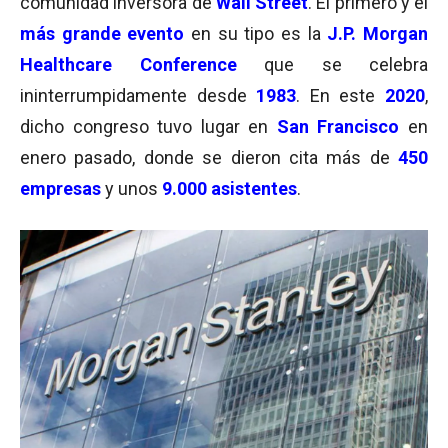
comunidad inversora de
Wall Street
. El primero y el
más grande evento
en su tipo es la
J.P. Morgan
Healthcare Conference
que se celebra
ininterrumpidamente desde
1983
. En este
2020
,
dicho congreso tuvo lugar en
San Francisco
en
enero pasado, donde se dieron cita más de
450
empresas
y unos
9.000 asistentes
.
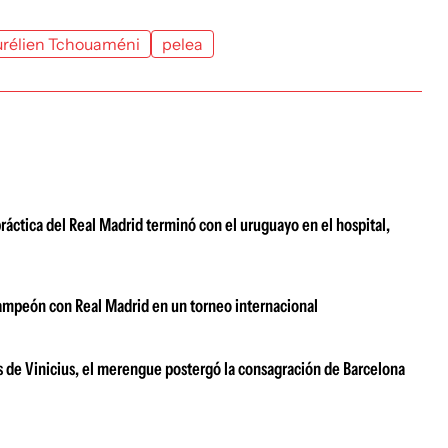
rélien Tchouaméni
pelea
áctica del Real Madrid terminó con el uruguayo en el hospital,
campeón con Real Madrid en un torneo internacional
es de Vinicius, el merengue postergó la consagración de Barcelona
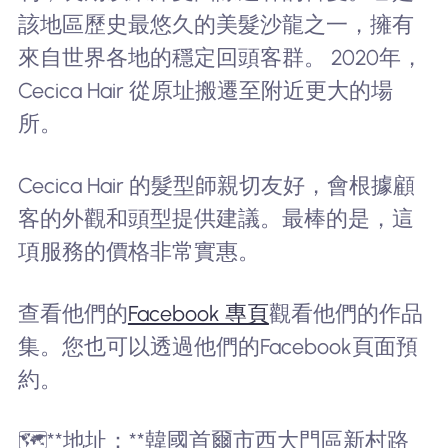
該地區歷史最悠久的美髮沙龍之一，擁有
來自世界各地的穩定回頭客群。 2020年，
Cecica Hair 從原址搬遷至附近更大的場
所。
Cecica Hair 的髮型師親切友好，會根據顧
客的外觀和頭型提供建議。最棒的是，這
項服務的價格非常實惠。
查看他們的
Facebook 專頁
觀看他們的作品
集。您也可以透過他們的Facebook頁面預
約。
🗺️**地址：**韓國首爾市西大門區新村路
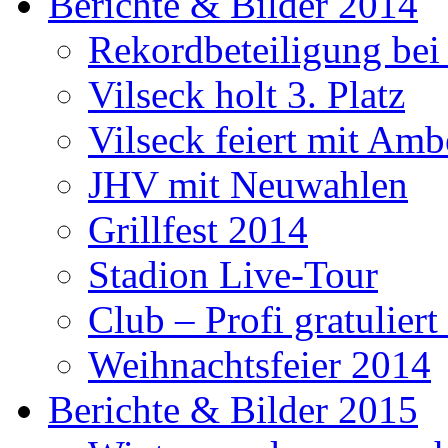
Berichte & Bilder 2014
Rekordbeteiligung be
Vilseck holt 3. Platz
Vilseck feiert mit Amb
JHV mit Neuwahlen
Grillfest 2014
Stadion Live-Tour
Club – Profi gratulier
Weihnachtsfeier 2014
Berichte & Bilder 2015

* * * * *

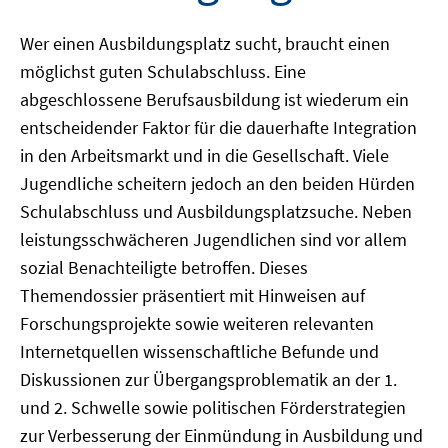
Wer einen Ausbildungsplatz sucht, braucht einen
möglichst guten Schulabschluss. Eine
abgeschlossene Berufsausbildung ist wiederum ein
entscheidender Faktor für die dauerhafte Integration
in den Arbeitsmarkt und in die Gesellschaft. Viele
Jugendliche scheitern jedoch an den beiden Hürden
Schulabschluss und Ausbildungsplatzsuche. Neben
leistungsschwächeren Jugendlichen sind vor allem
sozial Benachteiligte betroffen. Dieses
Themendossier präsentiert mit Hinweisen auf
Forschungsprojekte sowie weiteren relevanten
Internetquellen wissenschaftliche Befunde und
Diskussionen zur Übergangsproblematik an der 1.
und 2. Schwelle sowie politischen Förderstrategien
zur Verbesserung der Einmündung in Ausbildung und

* * * * *

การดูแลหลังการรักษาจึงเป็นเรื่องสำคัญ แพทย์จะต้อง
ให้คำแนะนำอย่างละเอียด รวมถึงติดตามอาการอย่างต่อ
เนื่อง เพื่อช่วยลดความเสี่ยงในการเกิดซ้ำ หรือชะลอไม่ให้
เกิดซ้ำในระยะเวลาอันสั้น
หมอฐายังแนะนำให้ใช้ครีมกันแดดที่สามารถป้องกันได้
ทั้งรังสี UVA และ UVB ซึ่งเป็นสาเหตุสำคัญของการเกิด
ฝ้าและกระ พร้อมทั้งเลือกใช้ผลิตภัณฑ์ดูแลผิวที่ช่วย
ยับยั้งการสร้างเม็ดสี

* * * * *

● **Brief**
Using the records above, repeat exactly the run of lines that starts with the line with "集。您也可以透過他們的Facebook頁面預" and goes on through the line with "Berichte & Bilder 2015"; omit each picture.

● **Written solution**
集。您也可以透過他們的Facebook頁面預
約。
🗺️**地址：**韓國首爾市西大門區新村路
Berichte & Bilder 2014
Rekordbeteiligung be
Vilseck holt 3. Platz
Vilseck feiert mit Amb
JHV mit Neuwahlen
Grillfest 2014
Stadion Live-Tour
Club – Profi gratulier
Weihnachtsfeier 2014
Berichte & Bilder 2015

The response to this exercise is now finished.